Current Weather: Mostly Cloudy — Current Temperature: 41° F/5° C
If he was asked what had brought him in this direction, especially with the woods that now surrounding him looking so intimidating in the dark of twilight, he wouldn't have had a good answer. He didn't have a clue — perhaps it was the desire to extend his knowledge of Relic Lore further but Indru was slightly suspicious whether it was just the thrill of going somewhere, anywhere, new. Corinna was bloated with the new life that grew inside of her and the thought of becoming a Father was so thrilling and utterly terrifying to Indru that he had firmly stuck to her side, and thus in the pack lands, for days to make sure she was kept safe, waiting with bated breath for the time when they would just arrive, finally, so he could meet them. It was yet to come and the insistent ripples of anticipation that made his spine curl and his fur bristle (and therefore snap and any other pack member in sight) had been bad enough to drive himself from his beloved's side and just run himself free of it.
So, as the sun had set beneath the horizon, Indru had gazed up to find himself face to face with the forest which had been the setting for most of the ghost stories he had shared with his siblings when he was a pup.

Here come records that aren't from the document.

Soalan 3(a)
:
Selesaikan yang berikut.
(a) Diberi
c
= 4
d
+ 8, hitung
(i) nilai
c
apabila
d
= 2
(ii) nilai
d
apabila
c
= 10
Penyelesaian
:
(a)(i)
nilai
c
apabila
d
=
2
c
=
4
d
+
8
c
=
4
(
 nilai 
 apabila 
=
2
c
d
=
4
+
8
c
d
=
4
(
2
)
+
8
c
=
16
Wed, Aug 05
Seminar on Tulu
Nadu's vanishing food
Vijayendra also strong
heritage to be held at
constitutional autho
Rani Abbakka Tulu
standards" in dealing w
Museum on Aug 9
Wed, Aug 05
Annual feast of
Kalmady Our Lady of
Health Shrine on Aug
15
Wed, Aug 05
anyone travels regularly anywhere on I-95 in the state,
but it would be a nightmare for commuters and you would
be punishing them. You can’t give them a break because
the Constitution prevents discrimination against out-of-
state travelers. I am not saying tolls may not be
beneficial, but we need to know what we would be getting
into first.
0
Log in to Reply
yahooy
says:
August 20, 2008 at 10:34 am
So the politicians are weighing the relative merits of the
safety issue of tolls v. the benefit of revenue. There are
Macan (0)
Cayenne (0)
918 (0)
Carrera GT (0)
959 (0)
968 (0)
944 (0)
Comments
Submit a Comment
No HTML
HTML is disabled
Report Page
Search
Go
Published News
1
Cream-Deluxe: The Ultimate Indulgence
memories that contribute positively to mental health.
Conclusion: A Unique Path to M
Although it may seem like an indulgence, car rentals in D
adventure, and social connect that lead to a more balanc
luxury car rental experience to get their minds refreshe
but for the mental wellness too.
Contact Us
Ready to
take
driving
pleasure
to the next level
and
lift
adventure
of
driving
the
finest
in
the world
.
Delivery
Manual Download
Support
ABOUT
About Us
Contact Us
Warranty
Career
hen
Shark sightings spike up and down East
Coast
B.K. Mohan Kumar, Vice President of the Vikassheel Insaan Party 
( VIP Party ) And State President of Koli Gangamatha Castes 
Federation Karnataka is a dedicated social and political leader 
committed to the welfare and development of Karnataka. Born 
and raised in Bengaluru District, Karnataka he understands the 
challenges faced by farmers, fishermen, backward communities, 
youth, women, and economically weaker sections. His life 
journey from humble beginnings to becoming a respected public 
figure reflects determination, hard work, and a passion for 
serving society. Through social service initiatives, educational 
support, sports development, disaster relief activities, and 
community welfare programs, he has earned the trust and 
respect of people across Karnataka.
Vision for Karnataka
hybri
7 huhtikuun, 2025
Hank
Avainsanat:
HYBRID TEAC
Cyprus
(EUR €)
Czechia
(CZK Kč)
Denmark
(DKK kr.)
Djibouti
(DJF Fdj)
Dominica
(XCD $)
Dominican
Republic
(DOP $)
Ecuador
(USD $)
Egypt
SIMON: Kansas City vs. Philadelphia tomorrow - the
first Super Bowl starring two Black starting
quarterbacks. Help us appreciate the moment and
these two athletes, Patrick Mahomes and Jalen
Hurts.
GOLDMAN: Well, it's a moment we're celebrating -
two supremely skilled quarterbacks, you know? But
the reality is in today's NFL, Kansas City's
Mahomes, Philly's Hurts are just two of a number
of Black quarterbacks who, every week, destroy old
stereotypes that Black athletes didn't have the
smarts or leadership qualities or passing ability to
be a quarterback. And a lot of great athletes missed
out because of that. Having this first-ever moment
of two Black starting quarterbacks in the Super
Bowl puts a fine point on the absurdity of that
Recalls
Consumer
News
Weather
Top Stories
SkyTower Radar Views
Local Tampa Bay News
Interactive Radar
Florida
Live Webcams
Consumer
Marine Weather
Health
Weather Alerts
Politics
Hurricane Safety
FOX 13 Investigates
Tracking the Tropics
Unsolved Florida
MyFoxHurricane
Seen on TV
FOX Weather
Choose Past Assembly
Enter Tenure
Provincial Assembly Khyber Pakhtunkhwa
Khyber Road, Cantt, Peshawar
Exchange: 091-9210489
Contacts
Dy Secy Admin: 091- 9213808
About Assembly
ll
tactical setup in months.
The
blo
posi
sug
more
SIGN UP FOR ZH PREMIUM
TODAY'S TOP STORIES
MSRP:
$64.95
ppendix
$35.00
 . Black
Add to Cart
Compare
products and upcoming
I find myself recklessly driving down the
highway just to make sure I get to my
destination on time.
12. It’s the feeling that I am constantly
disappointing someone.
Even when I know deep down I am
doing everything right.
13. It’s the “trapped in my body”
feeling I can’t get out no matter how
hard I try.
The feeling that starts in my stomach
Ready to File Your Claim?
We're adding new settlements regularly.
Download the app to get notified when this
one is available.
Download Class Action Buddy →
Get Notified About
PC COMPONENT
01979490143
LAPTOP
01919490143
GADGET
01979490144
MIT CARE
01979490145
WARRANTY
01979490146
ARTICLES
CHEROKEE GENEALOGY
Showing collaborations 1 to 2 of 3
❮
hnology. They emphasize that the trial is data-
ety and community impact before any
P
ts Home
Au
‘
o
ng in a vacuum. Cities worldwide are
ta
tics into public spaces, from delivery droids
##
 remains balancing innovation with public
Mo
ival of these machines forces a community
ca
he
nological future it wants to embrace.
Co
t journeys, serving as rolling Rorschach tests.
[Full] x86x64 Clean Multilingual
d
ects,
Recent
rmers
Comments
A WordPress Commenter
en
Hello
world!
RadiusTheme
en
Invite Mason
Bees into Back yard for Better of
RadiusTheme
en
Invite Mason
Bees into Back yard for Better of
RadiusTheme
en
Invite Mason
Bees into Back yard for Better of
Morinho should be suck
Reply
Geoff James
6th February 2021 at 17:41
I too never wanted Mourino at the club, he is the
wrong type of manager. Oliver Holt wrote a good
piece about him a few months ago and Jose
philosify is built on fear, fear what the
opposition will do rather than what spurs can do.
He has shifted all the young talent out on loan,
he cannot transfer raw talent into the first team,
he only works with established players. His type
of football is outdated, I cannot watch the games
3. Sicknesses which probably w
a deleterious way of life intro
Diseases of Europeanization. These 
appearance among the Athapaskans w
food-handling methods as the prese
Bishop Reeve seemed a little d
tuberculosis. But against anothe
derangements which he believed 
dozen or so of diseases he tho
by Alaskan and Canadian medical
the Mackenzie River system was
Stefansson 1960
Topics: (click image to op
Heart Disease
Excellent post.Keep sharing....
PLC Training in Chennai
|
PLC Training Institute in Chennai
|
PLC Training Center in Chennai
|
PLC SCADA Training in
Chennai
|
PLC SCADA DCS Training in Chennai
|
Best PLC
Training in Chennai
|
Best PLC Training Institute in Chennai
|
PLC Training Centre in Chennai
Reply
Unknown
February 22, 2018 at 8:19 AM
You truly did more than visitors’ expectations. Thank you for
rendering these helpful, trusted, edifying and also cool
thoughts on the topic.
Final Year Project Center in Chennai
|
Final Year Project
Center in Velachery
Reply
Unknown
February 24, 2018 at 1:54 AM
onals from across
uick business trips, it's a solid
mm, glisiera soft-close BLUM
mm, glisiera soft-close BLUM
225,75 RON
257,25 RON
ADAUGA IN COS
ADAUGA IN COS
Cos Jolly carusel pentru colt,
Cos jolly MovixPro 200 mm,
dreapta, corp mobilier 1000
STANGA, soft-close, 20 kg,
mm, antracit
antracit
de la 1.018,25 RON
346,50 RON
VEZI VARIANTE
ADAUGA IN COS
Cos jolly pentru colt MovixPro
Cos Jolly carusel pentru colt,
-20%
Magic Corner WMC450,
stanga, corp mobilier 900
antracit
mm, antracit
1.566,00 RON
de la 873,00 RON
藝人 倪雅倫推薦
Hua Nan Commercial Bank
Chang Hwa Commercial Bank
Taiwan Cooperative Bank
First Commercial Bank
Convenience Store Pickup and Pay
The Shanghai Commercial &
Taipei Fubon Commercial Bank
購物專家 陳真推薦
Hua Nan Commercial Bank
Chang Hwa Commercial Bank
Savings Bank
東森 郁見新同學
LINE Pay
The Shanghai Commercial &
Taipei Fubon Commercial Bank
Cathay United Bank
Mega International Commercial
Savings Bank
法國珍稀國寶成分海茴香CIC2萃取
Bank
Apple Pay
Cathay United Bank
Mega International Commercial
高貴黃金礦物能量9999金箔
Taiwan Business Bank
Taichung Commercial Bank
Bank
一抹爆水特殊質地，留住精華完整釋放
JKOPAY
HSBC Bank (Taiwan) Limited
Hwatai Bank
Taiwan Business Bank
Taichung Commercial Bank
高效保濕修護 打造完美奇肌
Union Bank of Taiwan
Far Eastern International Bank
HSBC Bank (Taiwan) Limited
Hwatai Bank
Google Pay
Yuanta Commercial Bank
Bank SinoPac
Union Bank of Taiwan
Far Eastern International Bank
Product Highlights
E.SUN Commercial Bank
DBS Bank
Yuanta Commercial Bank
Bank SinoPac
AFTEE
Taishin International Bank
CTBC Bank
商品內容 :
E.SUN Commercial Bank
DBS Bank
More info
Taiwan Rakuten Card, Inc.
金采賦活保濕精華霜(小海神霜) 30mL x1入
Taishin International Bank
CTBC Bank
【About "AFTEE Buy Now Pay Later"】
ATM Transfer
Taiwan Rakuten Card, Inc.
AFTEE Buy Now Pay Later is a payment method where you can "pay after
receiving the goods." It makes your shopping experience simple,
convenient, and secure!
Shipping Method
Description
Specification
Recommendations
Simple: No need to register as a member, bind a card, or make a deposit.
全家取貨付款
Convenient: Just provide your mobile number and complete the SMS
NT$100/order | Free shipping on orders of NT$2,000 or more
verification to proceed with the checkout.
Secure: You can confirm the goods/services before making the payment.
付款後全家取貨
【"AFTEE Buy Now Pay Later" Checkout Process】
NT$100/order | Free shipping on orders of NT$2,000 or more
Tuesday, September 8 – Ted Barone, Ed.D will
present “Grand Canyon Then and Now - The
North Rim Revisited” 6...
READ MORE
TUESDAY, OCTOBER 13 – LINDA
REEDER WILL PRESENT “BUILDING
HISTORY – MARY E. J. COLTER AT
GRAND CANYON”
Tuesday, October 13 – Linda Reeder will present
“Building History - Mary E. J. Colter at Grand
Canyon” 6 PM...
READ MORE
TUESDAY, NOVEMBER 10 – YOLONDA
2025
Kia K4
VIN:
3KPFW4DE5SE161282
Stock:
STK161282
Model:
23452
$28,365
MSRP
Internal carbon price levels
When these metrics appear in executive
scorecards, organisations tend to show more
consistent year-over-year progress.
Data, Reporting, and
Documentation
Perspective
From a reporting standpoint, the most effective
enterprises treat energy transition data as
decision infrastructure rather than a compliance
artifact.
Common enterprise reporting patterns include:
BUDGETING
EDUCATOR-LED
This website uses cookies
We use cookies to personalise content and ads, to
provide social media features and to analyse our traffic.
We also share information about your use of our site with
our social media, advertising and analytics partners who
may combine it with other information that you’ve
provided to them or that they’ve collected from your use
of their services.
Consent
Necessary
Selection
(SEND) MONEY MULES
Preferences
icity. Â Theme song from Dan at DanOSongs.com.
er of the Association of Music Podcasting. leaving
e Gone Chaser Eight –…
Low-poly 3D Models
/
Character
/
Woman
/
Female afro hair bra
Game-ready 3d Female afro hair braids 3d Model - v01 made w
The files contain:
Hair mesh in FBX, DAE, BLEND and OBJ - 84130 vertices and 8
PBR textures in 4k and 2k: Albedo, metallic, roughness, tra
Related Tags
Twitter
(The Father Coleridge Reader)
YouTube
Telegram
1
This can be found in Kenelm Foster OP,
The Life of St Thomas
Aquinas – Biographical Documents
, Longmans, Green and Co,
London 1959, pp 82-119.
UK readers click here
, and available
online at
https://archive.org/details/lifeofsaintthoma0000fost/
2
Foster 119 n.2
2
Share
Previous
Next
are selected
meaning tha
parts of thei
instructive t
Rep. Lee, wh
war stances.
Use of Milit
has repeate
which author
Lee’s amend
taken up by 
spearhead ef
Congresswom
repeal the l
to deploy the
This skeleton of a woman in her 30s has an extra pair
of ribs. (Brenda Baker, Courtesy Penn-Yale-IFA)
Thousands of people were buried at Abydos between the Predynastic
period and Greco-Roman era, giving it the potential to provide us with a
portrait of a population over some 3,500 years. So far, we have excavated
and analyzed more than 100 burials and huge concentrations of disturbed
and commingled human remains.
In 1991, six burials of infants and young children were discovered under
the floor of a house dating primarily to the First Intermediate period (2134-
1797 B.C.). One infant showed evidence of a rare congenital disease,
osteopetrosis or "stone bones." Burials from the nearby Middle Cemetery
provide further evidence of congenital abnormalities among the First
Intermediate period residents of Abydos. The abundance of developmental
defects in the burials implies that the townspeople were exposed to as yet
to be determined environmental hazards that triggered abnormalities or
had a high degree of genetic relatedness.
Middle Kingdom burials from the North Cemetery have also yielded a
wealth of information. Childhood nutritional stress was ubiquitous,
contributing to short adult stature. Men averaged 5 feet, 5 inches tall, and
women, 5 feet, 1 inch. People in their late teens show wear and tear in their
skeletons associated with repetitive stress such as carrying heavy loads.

Part of him had wanted to be sensible and go somewhere much more comforting and relax but the other part, the one that wanted a big enough thrill to make him forget the worry that rested on his shoulders, had wanted to relieve the ease of his puppy hood and conquer the Ghastly Woods once and for all. The decision his subconscious had come to had utterly nonplussed the boy, but he had decided to go with it and as the hooting of the waking owls echoed around him Indru took the first steps under the tall, shadowing trunks that seemed to cast a perpetual shadow onto the undergrowth below.
Every so often Indru found himself suddenly halt in his explorations as a echo of a seemingly far off cry of something seemed to circulate around him, causing his hackles to rise up along his spine and, on occasion, a small growl to rumble through his throat. At some points the journey was utterly terrifying, and Indru absolutely revelled in it. Eventually his wandering caused him to stumble across a snaking stream, eerily quiet in the deep, dark forest, leaving a sound almost like a whisper curl around you and leave the weirdest feeling of something murmuring in your ear or just over your shoulder. It was nothing like the comforting babbling of the swiftly flowing river Indru now called home but he walked forward splashing his paws into it cautiously and dropped his head to drink, soothing his dry mouth from the adrenaline rush the forest was capable to beating through his veins.